Now to the losers...

The Bad Guys (Drew's Dream Team)
QB- Drew Brees 325 Pass Yds, 1 Pass TD, 2 Int, 1 Rush TD 48.5
QB- Alex Smith 226 Pass Yds, 2 Pass TD, 7 Rush Yds 35.3
RB- Michael Bush 54 Rush Yds 5.4
RB- Adrian Peterson 60 Rush Yds, 20 Rec Yds 8.0
WR- Anquan Boldin 7 Rec Yds 0.7
WR- Brandon Lloyd 60 Rec Yds 6.0
WR- Lance Moore 30 Rec Yds 3.0
TE- Aaron Hernandez 0 Anything 0.0
TE- Kyle Rudolph 35 Rec Yds, 1 Rec TD 9.5
FLEX- Frank Gore 89 Rush Yds, 1 Rush TD, 16 Rec Yds 16.5
K- Matt Prater MNF
Defense- Bears 23 Pts, 5 Scks, 1 Int, 1 Fum 9.0

Isn't it cool how the name "Drew's Dream Team" could refer to my roommate Drew or his imaginary QB Drew Brees?!! Yea I agree, it isn't. I came into this matchup thinking I would definitely win but there were a few guys on his team that scared me.

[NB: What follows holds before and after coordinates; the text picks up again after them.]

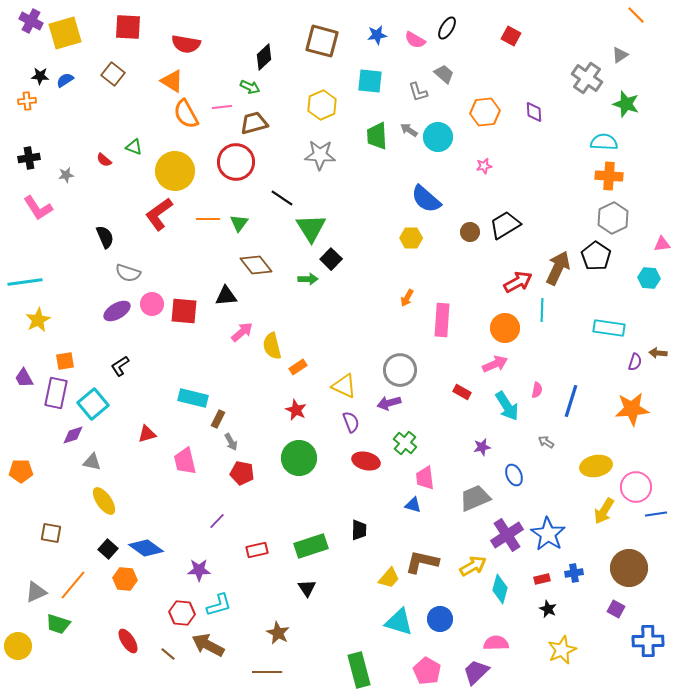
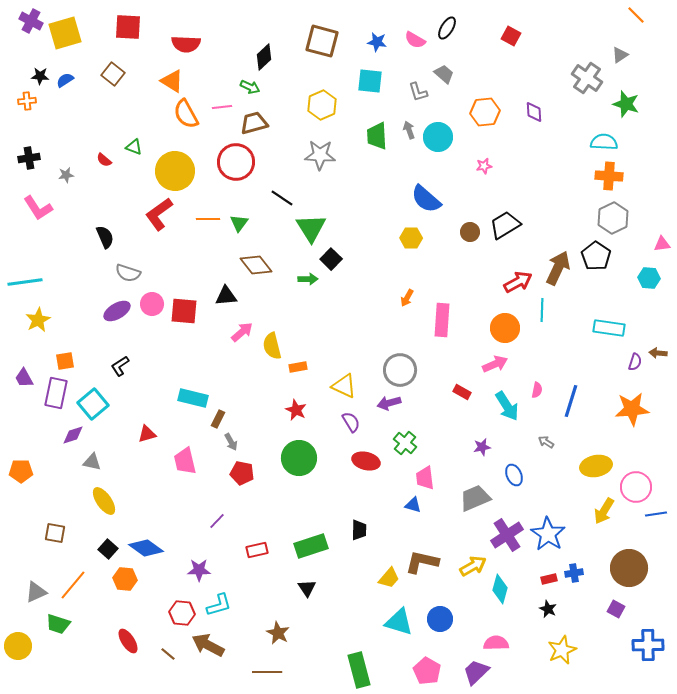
blue star at (377, 35): moved 7 px down; rotated 18 degrees clockwise
red semicircle at (186, 44): rotated 8 degrees counterclockwise
gray arrow at (409, 130): rotated 36 degrees clockwise
orange rectangle at (298, 367): rotated 24 degrees clockwise
purple semicircle at (351, 422): rotated 10 degrees counterclockwise
brown square at (51, 533): moved 4 px right
red rectangle at (542, 579): moved 7 px right
blue cross at (648, 641): moved 4 px down
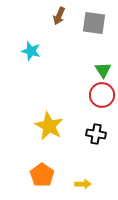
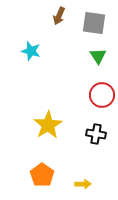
green triangle: moved 5 px left, 14 px up
yellow star: moved 1 px left, 1 px up; rotated 12 degrees clockwise
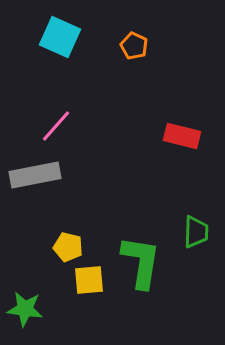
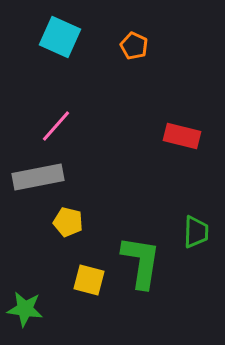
gray rectangle: moved 3 px right, 2 px down
yellow pentagon: moved 25 px up
yellow square: rotated 20 degrees clockwise
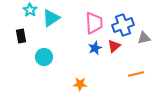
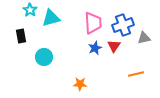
cyan triangle: rotated 18 degrees clockwise
pink trapezoid: moved 1 px left
red triangle: rotated 16 degrees counterclockwise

First off, Drew Brees. The Saints are now 0-2 and their prolific offense has been looking out of sorts. But that doesn't take away the very real threat Brees has every game to put up huge numbers. I put Sproles at my FLEX this week for the sole purpose of taking away some of those yards. It worked out (Sproles accounted for 128 of Brees' 325 yards) but the Saint's signal-caller still had the most points on "Drew's Dream Team". I'll stick with my dynamic QBs, but that guy can sling the ball around.

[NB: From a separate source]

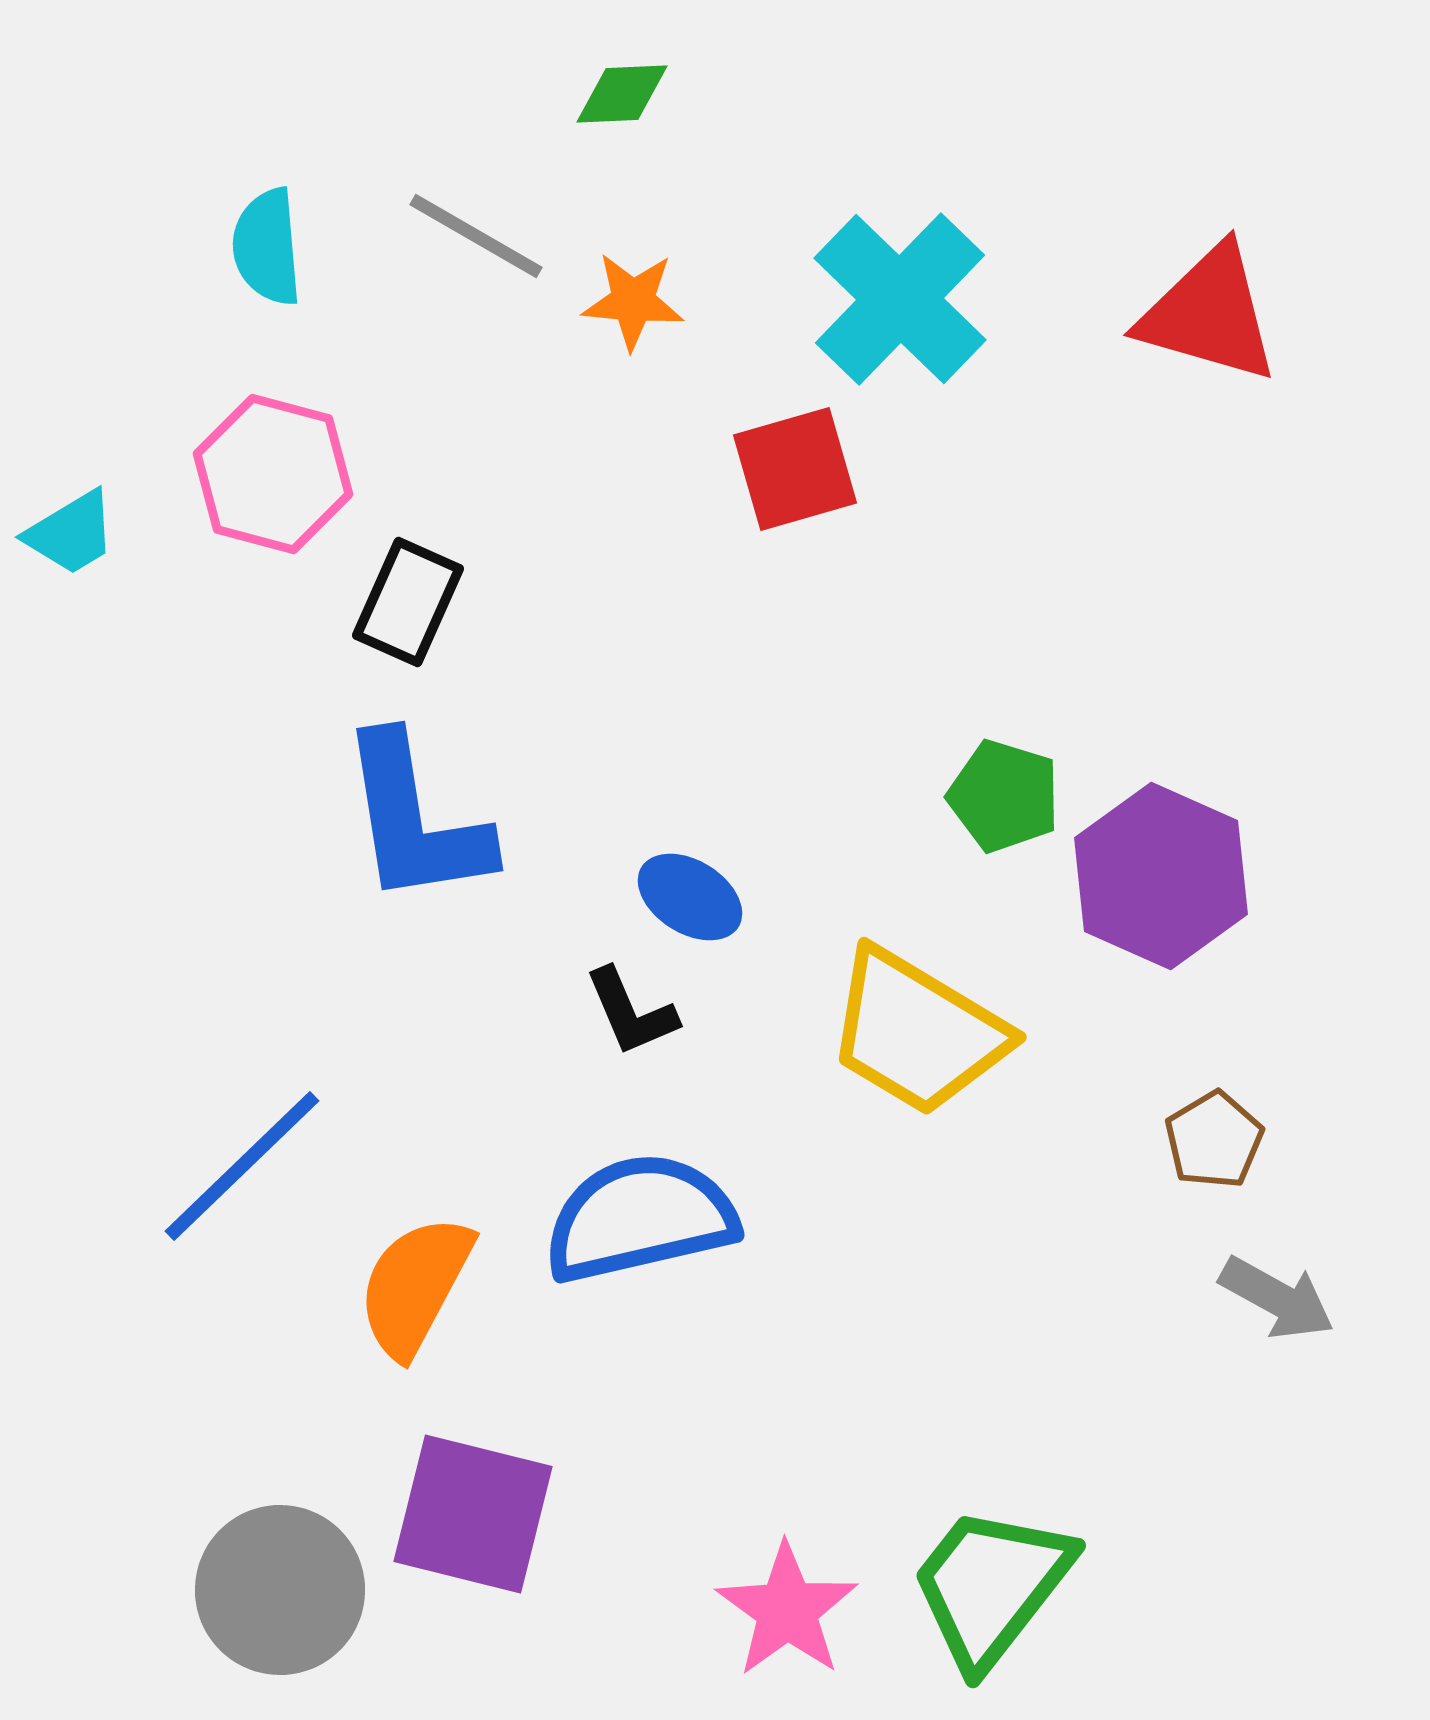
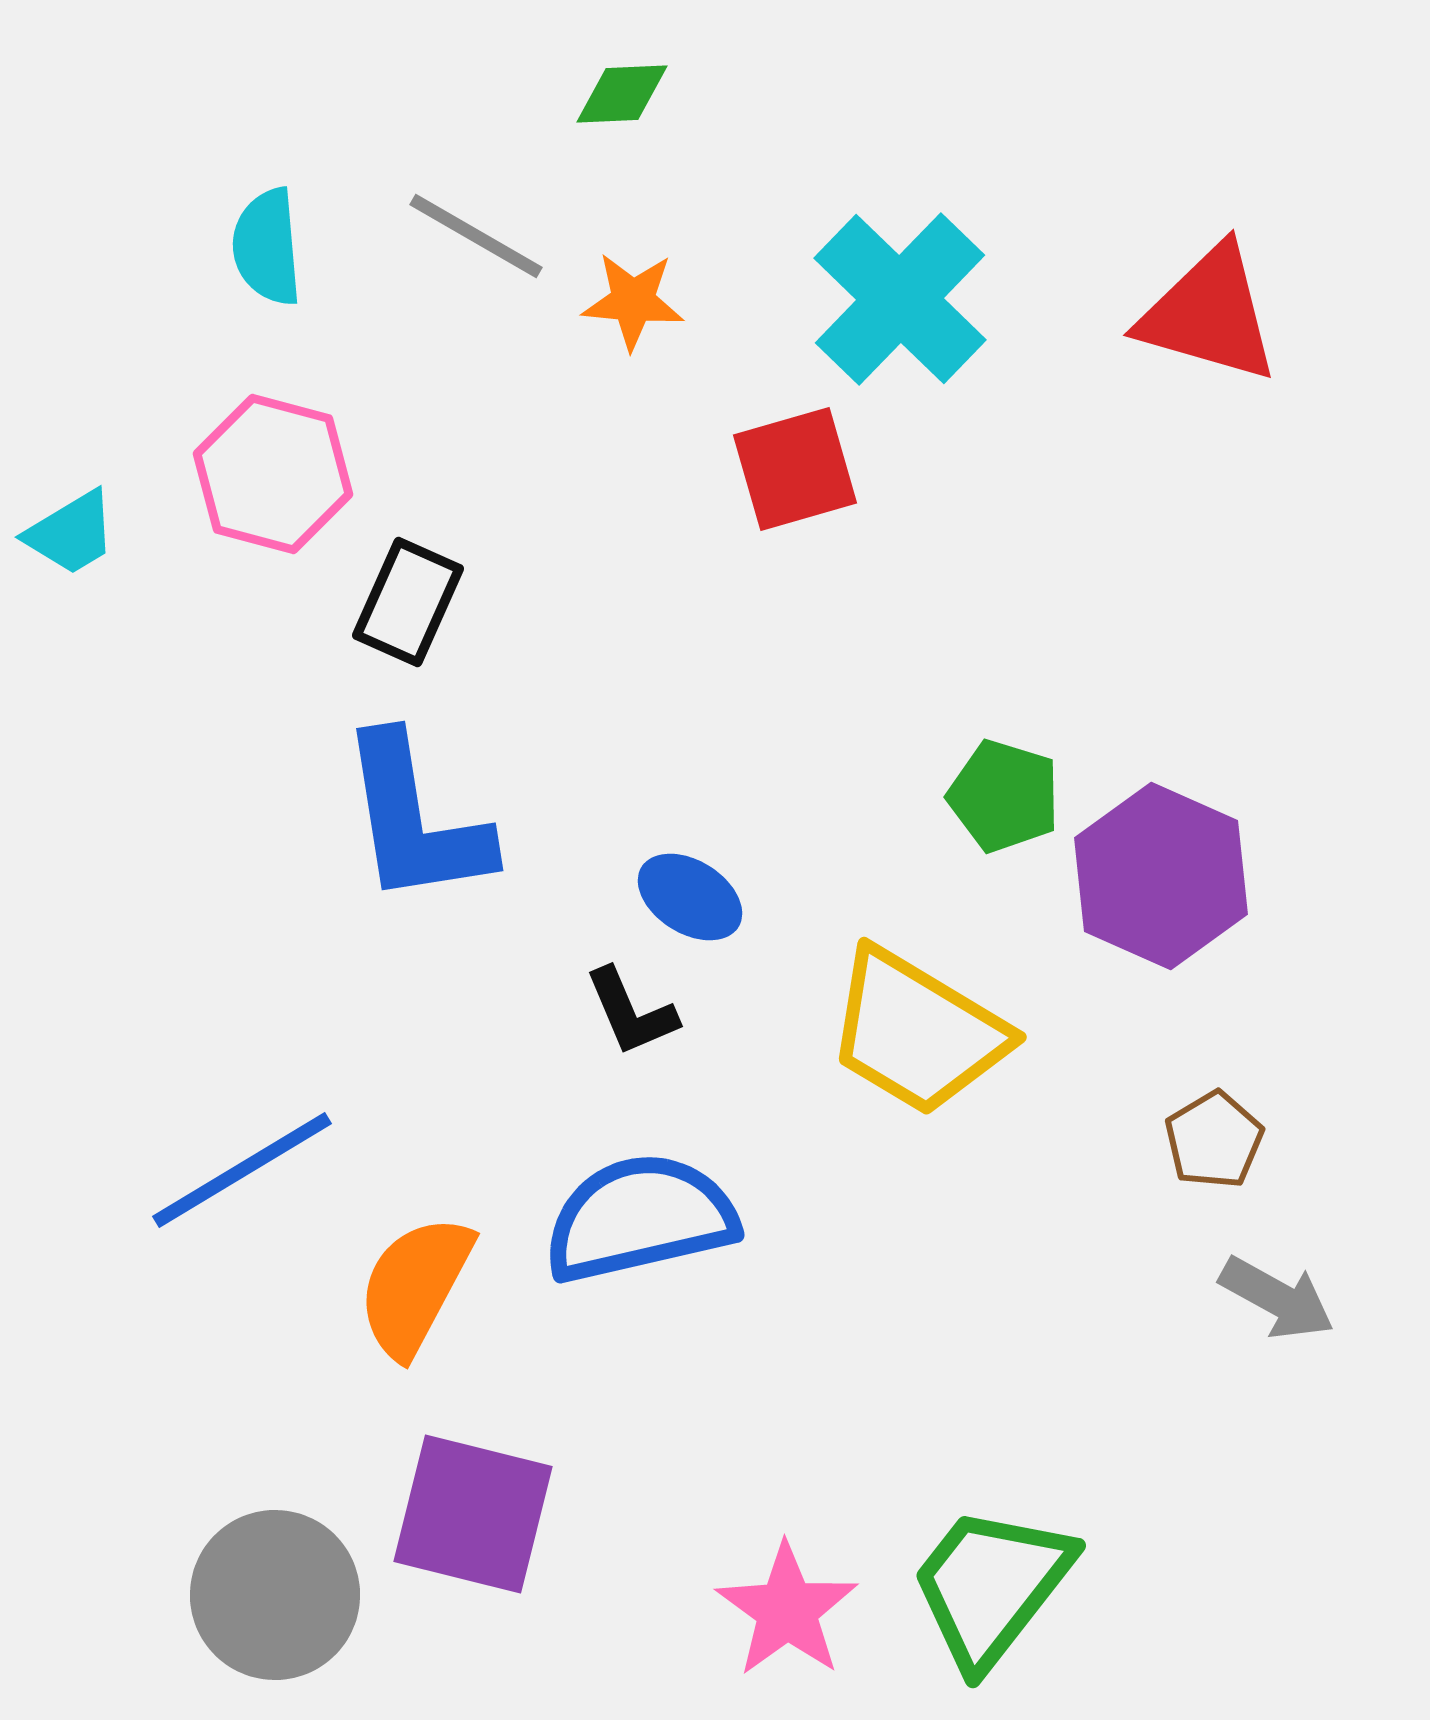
blue line: moved 4 px down; rotated 13 degrees clockwise
gray circle: moved 5 px left, 5 px down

Another guy I kind of expected to go off was Adrian Peterson. His match-up was against a Colts defense filled with older guys, with the exception of inside backers Conner and Freeman. I'm not sure if having younger guys in the middle was a good or bad thing when it came to Peterson, who is on his 6th season in the NFL. At the end of the day it turned out OK and both the Vikings TDs came through the air.

And now for Drew's Screw Up Of The Week...

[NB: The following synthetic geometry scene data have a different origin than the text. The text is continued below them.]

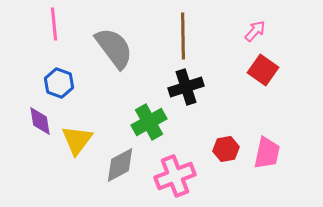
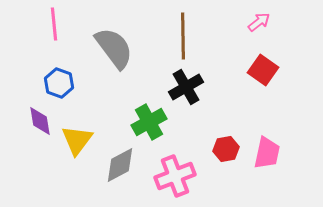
pink arrow: moved 4 px right, 9 px up; rotated 10 degrees clockwise
black cross: rotated 12 degrees counterclockwise
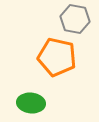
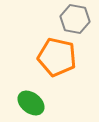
green ellipse: rotated 32 degrees clockwise
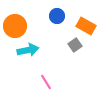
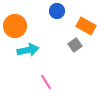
blue circle: moved 5 px up
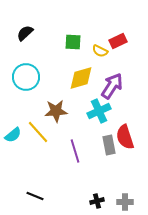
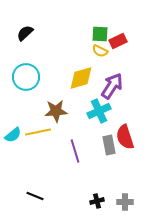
green square: moved 27 px right, 8 px up
yellow line: rotated 60 degrees counterclockwise
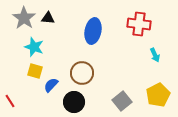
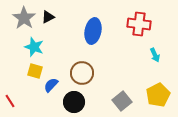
black triangle: moved 1 px up; rotated 32 degrees counterclockwise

The last guy that made me a little nervous was rookie running back Trent Richardson. He had a pretty rough outing in his NFL debut against the Eagles. With 39 yards on 19 carries, many fantasy owners, including my poor roommate, were second-guessing his talents. Drew even talked about trading away the 'Bama recruit after Week 1 ended! Just a despicable lack of faith! I kind of wish I would've made him follow through on that trade threat because Richardson came up big time this week. With 109 rush yards, 38 receiving yards, and a touchdown from each, ol' Trent racked up 36.5 points in our league. And he did it all....while riding Drew's bench! I have this conspiracy that Richardson knew about Drew's lack of faith, knew about being prematurely sat on a fantasy bench, and went off just to spite his manager.

The Sunday Sauce can be brutal, kids. I hope your Dream Team is able to wake up from this nightmare soon, Drew. Until next week...

Howard's Heroes: 261.5 (Decker Left)  Drew's Dream Team: 141.9 (Prater Left)

Howard's Heroes 2-0

Handcuffing Your Running Back

Handcuffing your RB. Sounds kinky, right? NO! Get your head out of the gutter! I'm trying to give you super-important Fantasy Football tips. Geeze...

Handcuffing your starting RB means also having their back-up on your bench. That way, when 95% of the starters are injured 3 weeks into the season, you're the guy who isn't freaking out about a miracle waiver wire pickup.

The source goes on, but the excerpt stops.